-- Aim of the exercise --
Only an exact repetition of all the entries will be accepted.

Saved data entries
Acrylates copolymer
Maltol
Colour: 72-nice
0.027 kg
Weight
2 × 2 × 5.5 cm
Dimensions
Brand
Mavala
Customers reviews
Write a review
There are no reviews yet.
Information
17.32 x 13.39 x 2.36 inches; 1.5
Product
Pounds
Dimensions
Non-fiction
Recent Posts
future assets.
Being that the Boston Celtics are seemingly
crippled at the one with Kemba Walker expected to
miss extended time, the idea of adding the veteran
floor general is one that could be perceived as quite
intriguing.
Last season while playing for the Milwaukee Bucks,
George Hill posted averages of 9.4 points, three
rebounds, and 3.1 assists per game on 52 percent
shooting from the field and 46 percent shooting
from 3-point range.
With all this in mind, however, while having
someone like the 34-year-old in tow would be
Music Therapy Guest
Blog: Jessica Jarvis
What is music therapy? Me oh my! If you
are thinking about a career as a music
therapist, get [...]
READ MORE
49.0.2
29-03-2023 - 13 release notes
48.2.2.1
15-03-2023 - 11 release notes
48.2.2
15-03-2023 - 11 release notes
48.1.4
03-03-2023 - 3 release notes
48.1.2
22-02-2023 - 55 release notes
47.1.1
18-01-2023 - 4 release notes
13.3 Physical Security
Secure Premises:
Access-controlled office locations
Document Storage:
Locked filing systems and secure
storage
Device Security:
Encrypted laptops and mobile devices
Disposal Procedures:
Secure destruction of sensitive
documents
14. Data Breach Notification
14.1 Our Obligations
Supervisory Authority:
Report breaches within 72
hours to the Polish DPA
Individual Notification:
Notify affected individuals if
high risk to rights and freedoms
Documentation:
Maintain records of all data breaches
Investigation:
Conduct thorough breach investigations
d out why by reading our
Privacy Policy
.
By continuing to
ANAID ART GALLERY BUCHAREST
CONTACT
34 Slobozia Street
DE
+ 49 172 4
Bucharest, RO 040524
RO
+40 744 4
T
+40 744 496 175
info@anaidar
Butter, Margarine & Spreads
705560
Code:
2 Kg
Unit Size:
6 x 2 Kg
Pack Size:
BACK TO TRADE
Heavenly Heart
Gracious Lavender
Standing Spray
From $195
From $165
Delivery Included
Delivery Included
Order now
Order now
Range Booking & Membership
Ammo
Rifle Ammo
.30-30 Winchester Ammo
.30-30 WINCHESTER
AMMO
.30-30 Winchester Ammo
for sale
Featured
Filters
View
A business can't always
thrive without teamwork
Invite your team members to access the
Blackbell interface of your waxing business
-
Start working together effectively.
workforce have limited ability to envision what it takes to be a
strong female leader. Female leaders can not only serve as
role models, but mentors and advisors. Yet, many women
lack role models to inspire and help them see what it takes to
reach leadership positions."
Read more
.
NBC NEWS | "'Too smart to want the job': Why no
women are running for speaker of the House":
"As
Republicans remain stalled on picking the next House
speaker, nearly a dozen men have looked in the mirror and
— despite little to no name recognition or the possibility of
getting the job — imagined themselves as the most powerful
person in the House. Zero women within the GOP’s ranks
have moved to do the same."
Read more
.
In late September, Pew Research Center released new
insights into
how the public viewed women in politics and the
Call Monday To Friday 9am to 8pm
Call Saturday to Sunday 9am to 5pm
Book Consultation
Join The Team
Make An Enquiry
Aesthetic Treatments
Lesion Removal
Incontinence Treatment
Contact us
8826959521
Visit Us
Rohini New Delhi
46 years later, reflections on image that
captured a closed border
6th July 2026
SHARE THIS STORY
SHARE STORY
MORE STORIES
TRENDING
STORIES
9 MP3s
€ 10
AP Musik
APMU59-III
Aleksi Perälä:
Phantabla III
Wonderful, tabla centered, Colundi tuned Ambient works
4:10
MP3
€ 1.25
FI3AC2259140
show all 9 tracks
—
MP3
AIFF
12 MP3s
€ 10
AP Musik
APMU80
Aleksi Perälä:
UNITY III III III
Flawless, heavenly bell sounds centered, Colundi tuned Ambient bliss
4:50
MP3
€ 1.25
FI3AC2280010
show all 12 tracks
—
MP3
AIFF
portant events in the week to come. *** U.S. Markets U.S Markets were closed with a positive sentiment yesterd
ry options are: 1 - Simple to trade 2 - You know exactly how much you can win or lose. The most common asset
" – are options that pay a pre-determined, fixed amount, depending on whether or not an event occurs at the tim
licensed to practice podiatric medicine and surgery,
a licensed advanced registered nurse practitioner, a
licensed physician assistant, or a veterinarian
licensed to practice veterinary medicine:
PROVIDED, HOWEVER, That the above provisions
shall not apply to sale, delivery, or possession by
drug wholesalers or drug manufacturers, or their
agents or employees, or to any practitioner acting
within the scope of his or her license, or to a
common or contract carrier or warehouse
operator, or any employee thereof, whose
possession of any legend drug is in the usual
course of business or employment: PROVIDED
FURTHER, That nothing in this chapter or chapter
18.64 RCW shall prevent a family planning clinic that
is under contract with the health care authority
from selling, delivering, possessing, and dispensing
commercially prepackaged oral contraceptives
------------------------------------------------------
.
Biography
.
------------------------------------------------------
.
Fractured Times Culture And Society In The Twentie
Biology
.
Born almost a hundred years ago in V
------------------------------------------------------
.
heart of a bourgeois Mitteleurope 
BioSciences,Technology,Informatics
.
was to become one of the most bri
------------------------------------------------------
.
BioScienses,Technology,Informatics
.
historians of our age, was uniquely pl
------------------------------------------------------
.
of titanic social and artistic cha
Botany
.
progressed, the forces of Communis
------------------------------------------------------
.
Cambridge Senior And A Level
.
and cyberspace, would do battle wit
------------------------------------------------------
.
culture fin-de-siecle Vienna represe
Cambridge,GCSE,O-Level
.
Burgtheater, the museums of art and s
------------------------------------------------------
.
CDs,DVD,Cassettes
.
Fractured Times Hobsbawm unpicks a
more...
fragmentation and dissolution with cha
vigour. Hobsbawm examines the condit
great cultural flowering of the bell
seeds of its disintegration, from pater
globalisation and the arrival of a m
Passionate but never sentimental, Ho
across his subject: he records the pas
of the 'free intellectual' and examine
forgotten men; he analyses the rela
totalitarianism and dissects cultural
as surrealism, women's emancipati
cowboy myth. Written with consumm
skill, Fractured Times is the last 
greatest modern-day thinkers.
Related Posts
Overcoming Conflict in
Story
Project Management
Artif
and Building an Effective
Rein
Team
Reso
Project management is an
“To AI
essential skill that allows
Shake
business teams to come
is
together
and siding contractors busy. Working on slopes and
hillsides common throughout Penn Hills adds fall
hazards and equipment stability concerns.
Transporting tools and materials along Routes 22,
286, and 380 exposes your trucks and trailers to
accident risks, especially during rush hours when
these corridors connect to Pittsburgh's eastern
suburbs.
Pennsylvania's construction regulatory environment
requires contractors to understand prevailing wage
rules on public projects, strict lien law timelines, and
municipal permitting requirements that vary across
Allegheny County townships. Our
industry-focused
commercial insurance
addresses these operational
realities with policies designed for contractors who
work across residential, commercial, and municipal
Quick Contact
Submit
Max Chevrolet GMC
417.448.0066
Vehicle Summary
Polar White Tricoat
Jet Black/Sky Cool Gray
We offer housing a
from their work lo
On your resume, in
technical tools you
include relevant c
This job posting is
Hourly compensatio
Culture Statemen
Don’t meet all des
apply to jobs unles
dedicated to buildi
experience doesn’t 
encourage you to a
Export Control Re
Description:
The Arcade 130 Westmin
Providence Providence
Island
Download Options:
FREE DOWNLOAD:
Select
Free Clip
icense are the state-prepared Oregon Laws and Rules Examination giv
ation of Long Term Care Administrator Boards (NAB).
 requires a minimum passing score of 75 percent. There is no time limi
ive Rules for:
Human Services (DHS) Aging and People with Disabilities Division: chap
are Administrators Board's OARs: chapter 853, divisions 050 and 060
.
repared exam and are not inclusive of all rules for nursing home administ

-- Solution to the exercise --
Acrylates copolymer
Maltol
Colour: 72-nice
0.027 kg
Weight
2 × 2 × 5.5 cm
Dimensions
Brand
Mavala
Customers reviews
Write a review
There are no reviews yet.
Information
17.32 x 13.39 x 2.36 inches; 1.5
Product
Pounds
Dimensions
Non-fiction
Recent Posts
future assets.
Being that the Boston Celtics are seemingly
crippled at the one with Kemba Walker expected to
miss extended time, the idea of adding the veteran
floor general is one that could be perceived as quite
intriguing.
Last season while playing for the Milwaukee Bucks,
George Hill posted averages of 9.4 points, three
rebounds, and 3.1 assists per game on 52 percent
shooting from the field and 46 percent shooting
from 3-point range.
With all this in mind, however, while having
someone like the 34-year-old in tow would be
Music Therapy Guest
Blog: Jessica Jarvis
What is music therapy? Me oh my! If you
are thinking about a career as a music
therapist, get [...]
READ MORE
49.0.2
29-03-2023 - 13 release notes
48.2.2.1
15-03-2023 - 11 release notes
48.2.2
15-03-2023 - 11 release notes
48.1.4
03-03-2023 - 3 release notes
48.1.2
22-02-2023 - 55 release notes
47.1.1
18-01-2023 - 4 release notes
13.3 Physical Security
Secure Premises:
Access-controlled office locations
Document Storage:
Locked filing systems and secure
storage
Device Security:
Encrypted laptops and mobile devices
Disposal Procedures:
Secure destruction of sensitive
documents
14. Data Breach Notification
14.1 Our Obligations
Supervisory Authority:
Report breaches within 72
hours to the Polish DPA
Individual Notification:
Notify affected individuals if
high risk to rights and freedoms
Documentation:
Maintain records of all data breaches
Investigation:
Conduct thorough breach investigations
d out why by reading our
Privacy Policy
.
By continuing to
ANAID ART GALLERY BUCHAREST
CONTACT
34 Slobozia Street
DE
+ 49 172 4
Bucharest, RO 040524
RO
+40 744 4
T
+40 744 496 175
info@anaidar
Butter, Margarine & Spreads
705560
Code:
2 Kg
Unit Size:
6 x 2 Kg
Pack Size:
BACK TO TRADE
Heavenly Heart
Gracious Lavender
Standing Spray
From $195
From $165
Delivery Included
Delivery Included
Order now
Order now
Range Booking & Membership
Ammo
Rifle Ammo
.30-30 Winchester Ammo
.30-30 WINCHESTER
AMMO
.30-30 Winchester Ammo
for sale
Featured
Filters
View
A business can't always
thrive without teamwork
Invite your team members to access the
Blackbell interface of your waxing business
-
Start working together effectively.
workforce have limited ability to envision what it takes to be a
strong female leader. Female leaders can not only serve as
role models, but mentors and advisors. Yet, many women
lack role models to inspire and help them see what it takes to
reach leadership positions."
Read more
.
NBC NEWS | "'Too smart to want the job': Why no
women are running for speaker of the House":
"As
Republicans remain stalled on picking the next House
speaker, nearly a dozen men have looked in the mirror and
— despite little to no name recognition or the possibility of
getting the job — imagined themselves as the most powerful
person in the House. Zero women within the GOP’s ranks
have moved to do the same."
Read more
.
In late September, Pew Research Center released new
insights into
how the public viewed women in politics and the
Call Monday To Friday 9am to 8pm
Call Saturday to Sunday 9am to 5pm
Book Consultation
Join The Team
Make An Enquiry
Aesthetic Treatments
Lesion Removal
Incontinence Treatment
Contact us
8826959521
Visit Us
Rohini New Delhi
46 years later, reflections on image that
captured a closed border
6th July 2026
SHARE THIS STORY
SHARE STORY
MORE STORIES
TRENDING
STORIES
9 MP3s
€ 10
AP Musik
APMU59-III
Aleksi Perälä:
Phantabla III
Wonderful, tabla centered, Colundi tuned Ambient works
4:10
MP3
€ 1.25
FI3AC2259140
show all 9 tracks
—
MP3
AIFF
12 MP3s
€ 10
AP Musik
APMU80
Aleksi Perälä:
UNITY III III III
Flawless, heavenly bell sounds centered, Colundi tuned Ambient bliss
4:50
MP3
€ 1.25
FI3AC2280010
show all 12 tracks
—
MP3
AIFF
portant events in the week to come. *** U.S. Markets U.S Markets were closed with a positive sentiment yesterd
ry options are: 1 - Simple to trade 2 - You know exactly how much you can win or lose. The most common asset
" – are options that pay a pre-determined, fixed amount, depending on whether or not an event occurs at the tim
licensed to practice podiatric medicine and surgery,
a licensed advanced registered nurse practitioner, a
licensed physician assistant, or a veterinarian
licensed to practice veterinary medicine:
PROVIDED, HOWEVER, That the above provisions
shall not apply to sale, delivery, or possession by
drug wholesalers or drug manufacturers, or their
agents or employees, or to any practitioner acting
within the scope of his or her license, or to a
common or contract carrier or warehouse
operator, or any employee thereof, whose
possession of any legend drug is in the usual
course of business or employment: PROVIDED
FURTHER, That nothing in this chapter or chapter
18.64 RCW shall prevent a family planning clinic that
is under contract with the health care authority
from selling, delivering, possessing, and dispensing
commercially prepackaged oral contraceptives
------------------------------------------------------
.
Biography
.
------------------------------------------------------
.
Fractured Times Culture And Society In The Twentie
Biology
.
Born almost a hundred years ago in V
------------------------------------------------------
.
heart of a bourgeois Mitteleurope 
BioSciences,Technology,Informatics
.
was to become one of the most bri
------------------------------------------------------
.
BioScienses,Technology,Informatics
.
historians of our age, was uniquely pl
------------------------------------------------------
.
of titanic social and artistic cha
Botany
.
progressed, the forces of Communis
------------------------------------------------------
.
Cambridge Senior And A Level
.
and cyberspace, would do battle wit
------------------------------------------------------
.
culture fin-de-siecle Vienna represe
Cambridge,GCSE,O-Level
.
Burgtheater, the museums of art and s
------------------------------------------------------
.
CDs,DVD,Cassettes
.
Fractured Times Hobsbawm unpicks a
more...
fragmentation and dissolution with cha
vigour. Hobsbawm examines the condit
great cultural flowering of the bell
seeds of its disintegration, from pater
globalisation and the arrival of a m
Passionate but never sentimental, Ho
across his subject: he records the pas
of the 'free intellectual' and examine
forgotten men; he analyses the rela
totalitarianism and dissects cultural
as surrealism, women's emancipati
cowboy myth. Written with consumm
skill, Fractured Times is the last 
greatest modern-day thinkers.
Related Posts
Overcoming Conflict in
Story
Project Management
Artif
and Building an Effective
Rein
Team
Reso
Project management is an
“To AI
essential skill that allows
Shake
business teams to come
is
together
and siding contractors busy. Working on slopes and
hillsides common throughout Penn Hills adds fall
hazards and equipment stability concerns.
Transporting tools and materials along Routes 22,
286, and 380 exposes your trucks and trailers to
accident risks, especially during rush hours when
these corridors connect to Pittsburgh's eastern
suburbs.
Pennsylvania's construction regulatory environment
requires contractors to understand prevailing wage
rules on public projects, strict lien law timelines, and
municipal permitting requirements that vary across
Allegheny County townships. Our
industry-focused
commercial insurance
addresses these operational
realities with policies designed for contractors who
work across residential, commercial, and municipal
Quick Contact
Submit
Max Chevrolet GMC
417.448.0066
Vehicle Summary
Polar White Tricoat
Jet Black/Sky Cool Gray
We offer housing a
from their work lo
On your resume, in
technical tools you
include relevant c
This job posting is
Hourly compensatio
Culture Statemen
Don’t meet all des
apply to jobs unles
dedicated to buildi
experience doesn’t 
encourage you to a
Export Control Re
Description:
The Arcade 130 Westmin
Providence Providence
Island
Download Options:
FREE DOWNLOAD:
Select
Free Clip
icense are the state-prepared Oregon Laws and Rules Examination giv
ation of Long Term Care Administrator Boards (NAB).
 requires a minimum passing score of 75 percent. There is no time limi
ive Rules for:
Human Services (DHS) Aging and People with Disabilities Division: chap
are Administrators Board's OARs: chapter 853, divisions 050 and 060
.
repared exam and are not inclusive of all rules for nursing home administ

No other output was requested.